Ketika seseorang merokok, zat-zat kimia dalam rokok, terutama nikotin, memicu pelepasan kortisol yang berlebihan. Kortisol adalah hormon yang terlibat dalam respons stres dan regulasi suasana hati. Hipersekresi kortisol dapat mengganggu keseimbangan hormonal dan mekanisme koping adaptif alami dalam tubuh.
Disregulasi HPA dan hipersekresi kortisol yang disebabkan oleh merokok dapat berkontribusi pada perkembangan depresi. Kortisol yang berlebihan dapat mempengaruhi neurotransmitter dan sistem saraf pusat yang terkait dengan regulasi suasana hati, termasuk serotonin dan dopamin. Gangguan dalam sistem ini dapat menyebabkan perubahan suasana hati, kecemasan, dan gejala depresi.
Terdapat pendapat lain yang menyatakan bahwa hubungan antara depresi dan merokok bersifat bidireksional. Artinya, ada interaksi timbal balik antara kedua kondisi tersebut.

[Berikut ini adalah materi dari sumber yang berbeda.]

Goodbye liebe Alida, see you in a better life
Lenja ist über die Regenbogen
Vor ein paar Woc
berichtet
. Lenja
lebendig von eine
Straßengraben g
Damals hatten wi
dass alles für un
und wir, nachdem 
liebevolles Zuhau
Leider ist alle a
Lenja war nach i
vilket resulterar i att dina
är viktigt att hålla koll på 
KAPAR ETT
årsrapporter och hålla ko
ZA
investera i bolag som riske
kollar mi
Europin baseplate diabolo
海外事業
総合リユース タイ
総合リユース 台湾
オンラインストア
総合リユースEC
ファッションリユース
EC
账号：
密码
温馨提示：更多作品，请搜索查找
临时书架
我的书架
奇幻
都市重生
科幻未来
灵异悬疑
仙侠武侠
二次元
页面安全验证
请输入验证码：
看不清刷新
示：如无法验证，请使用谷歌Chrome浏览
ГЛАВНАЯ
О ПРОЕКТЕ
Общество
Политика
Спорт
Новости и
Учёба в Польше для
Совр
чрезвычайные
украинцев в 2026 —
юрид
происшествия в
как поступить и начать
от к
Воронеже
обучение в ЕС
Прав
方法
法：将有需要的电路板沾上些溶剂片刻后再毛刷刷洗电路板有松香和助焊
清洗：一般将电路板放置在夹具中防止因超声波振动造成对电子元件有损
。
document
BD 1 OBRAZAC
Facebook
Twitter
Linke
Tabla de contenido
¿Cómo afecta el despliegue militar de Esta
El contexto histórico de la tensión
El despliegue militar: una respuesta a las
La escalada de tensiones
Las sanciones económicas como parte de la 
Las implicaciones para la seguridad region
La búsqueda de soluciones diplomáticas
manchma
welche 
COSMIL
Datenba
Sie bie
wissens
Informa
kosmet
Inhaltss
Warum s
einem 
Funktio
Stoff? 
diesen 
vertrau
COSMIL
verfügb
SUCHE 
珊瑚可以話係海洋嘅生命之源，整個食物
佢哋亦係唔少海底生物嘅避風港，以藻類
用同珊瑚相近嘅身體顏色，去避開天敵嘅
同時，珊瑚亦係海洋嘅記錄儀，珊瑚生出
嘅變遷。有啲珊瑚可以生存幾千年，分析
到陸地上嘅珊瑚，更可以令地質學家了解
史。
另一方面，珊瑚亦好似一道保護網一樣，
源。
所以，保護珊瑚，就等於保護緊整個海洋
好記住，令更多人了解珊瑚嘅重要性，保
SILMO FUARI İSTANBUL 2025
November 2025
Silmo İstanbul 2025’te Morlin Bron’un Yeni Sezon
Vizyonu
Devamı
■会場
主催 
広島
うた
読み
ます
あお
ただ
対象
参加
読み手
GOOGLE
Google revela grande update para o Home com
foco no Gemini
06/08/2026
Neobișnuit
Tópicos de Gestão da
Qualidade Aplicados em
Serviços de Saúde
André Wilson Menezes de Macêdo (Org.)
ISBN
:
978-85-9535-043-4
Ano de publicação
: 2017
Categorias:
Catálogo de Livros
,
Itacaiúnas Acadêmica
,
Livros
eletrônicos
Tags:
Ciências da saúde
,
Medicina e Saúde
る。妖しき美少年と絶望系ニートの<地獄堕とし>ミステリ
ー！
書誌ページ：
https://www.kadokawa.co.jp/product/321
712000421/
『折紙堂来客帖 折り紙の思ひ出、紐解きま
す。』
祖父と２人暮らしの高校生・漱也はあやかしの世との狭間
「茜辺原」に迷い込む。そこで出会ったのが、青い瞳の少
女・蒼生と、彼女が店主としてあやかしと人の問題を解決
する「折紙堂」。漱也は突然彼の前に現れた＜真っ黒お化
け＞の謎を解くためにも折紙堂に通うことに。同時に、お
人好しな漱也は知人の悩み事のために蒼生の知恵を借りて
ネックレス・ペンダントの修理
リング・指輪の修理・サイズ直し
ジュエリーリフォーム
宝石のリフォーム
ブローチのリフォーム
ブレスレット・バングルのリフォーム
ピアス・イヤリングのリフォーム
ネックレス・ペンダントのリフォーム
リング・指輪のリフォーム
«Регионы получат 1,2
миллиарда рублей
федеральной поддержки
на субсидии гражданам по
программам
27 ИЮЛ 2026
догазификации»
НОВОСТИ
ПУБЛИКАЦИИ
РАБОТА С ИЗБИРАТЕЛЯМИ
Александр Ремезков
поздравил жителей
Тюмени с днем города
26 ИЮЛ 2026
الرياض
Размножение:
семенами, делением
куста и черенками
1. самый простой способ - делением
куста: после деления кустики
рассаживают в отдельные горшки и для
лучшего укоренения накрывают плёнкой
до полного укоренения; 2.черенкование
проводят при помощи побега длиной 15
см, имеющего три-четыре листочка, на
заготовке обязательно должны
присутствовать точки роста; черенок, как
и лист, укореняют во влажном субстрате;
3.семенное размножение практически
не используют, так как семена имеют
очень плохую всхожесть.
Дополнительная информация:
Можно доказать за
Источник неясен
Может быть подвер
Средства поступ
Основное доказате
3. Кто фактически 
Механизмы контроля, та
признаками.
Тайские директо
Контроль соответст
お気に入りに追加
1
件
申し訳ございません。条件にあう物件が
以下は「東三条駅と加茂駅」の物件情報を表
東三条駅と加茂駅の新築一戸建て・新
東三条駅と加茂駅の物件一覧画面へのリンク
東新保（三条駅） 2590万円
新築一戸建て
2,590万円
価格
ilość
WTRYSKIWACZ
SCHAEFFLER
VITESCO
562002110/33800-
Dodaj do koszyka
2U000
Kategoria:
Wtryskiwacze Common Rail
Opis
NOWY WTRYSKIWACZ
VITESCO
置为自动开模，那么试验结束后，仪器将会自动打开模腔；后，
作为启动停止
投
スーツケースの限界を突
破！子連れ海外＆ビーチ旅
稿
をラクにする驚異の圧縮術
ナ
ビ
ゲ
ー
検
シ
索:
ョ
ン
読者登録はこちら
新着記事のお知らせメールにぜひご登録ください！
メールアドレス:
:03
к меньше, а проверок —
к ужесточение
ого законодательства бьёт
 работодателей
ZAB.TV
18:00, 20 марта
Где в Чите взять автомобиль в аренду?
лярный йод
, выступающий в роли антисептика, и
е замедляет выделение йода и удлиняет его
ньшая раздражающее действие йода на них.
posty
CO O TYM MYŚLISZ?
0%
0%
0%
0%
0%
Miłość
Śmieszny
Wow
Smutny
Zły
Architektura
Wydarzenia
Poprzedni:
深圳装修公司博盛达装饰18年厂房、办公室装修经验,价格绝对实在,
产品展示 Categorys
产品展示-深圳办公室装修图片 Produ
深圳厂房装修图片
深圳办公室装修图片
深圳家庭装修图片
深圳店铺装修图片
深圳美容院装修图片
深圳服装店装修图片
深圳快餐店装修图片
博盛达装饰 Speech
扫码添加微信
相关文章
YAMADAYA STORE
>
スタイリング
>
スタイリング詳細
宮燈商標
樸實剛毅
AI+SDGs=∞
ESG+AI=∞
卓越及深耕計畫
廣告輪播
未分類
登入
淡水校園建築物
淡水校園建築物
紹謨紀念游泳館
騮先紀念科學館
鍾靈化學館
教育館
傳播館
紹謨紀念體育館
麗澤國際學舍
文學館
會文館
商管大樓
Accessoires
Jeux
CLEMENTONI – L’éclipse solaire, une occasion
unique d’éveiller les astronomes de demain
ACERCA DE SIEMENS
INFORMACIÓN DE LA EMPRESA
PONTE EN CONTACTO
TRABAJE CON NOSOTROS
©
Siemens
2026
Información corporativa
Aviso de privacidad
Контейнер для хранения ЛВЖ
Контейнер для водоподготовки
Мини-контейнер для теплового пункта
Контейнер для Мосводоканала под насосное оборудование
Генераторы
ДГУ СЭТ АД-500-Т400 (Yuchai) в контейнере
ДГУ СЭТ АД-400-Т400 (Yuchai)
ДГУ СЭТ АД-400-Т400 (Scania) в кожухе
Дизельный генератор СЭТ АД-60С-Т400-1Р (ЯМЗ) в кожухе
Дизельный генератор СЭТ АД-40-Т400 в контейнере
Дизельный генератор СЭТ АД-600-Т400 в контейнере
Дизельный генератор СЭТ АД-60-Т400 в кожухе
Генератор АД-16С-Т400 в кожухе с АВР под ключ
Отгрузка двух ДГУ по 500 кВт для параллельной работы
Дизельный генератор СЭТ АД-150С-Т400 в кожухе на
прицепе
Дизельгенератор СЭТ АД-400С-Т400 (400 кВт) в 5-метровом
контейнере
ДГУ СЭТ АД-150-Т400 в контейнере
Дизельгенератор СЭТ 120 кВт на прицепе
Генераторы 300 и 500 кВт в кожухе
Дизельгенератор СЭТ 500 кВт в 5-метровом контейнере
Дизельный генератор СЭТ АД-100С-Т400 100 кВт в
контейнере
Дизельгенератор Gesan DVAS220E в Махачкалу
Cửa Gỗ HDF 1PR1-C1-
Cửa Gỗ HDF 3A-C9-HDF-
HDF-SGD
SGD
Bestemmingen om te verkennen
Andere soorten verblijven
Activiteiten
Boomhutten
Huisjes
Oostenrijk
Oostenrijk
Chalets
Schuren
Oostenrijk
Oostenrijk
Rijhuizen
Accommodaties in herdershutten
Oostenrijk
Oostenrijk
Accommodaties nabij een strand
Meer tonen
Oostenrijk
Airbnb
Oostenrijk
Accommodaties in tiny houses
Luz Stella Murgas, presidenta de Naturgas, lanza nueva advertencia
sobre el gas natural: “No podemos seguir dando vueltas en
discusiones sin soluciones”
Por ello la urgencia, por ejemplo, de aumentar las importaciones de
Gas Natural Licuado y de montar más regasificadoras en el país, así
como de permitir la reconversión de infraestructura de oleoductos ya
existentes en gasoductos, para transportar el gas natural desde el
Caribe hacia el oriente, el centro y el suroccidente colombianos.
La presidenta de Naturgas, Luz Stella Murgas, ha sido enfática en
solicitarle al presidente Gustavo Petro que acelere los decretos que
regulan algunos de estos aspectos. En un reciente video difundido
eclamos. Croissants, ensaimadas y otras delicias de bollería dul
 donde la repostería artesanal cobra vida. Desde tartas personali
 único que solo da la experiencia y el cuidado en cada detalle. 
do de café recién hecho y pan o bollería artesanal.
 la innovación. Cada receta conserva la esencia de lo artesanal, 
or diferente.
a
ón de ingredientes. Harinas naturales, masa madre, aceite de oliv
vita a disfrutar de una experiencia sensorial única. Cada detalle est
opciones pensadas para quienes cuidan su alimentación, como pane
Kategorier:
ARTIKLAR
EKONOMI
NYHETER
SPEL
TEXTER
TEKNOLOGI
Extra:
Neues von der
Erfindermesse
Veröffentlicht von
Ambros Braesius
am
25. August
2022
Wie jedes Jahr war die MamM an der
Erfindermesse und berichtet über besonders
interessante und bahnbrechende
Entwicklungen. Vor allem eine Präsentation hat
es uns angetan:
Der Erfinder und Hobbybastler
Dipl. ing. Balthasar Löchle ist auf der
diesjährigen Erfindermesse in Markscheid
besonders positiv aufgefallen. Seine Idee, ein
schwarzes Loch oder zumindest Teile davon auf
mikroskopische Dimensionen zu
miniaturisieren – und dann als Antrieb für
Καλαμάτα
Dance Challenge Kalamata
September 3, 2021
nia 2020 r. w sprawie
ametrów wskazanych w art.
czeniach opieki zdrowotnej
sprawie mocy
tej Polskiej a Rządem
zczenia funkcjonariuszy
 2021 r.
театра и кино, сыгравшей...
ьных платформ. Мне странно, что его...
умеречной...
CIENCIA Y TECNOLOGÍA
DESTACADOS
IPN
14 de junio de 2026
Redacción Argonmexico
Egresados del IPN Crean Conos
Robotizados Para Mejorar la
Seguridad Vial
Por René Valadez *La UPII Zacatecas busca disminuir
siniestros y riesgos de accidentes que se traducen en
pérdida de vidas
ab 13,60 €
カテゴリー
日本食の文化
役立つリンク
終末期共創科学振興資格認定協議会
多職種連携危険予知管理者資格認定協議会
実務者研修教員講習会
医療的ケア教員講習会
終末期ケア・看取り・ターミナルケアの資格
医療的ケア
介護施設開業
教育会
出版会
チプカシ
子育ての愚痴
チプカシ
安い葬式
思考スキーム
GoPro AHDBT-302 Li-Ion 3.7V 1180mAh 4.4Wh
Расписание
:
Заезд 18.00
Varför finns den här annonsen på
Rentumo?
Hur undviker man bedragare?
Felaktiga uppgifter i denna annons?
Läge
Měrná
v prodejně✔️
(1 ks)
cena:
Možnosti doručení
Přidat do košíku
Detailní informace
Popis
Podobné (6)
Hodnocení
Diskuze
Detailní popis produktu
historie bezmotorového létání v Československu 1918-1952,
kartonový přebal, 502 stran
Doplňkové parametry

Dalam konteks ini, beberapa teori dan penelitian mendukung pandangan bahwa depresi dapat menyebabkan seseorang merokok. Depresi dapat berkontribusi pada keinginan individu untuk menggunakan rokok sebagai bentuk Self Medication untuk mengurangi gejala-gejala depresi atau mengatasi stres dan ketidaknyamanan emosional. Jadi, merokok di sini dapat berfungsi sebagai strategi yang tidak sehat untuk mengatasi gejala depresi.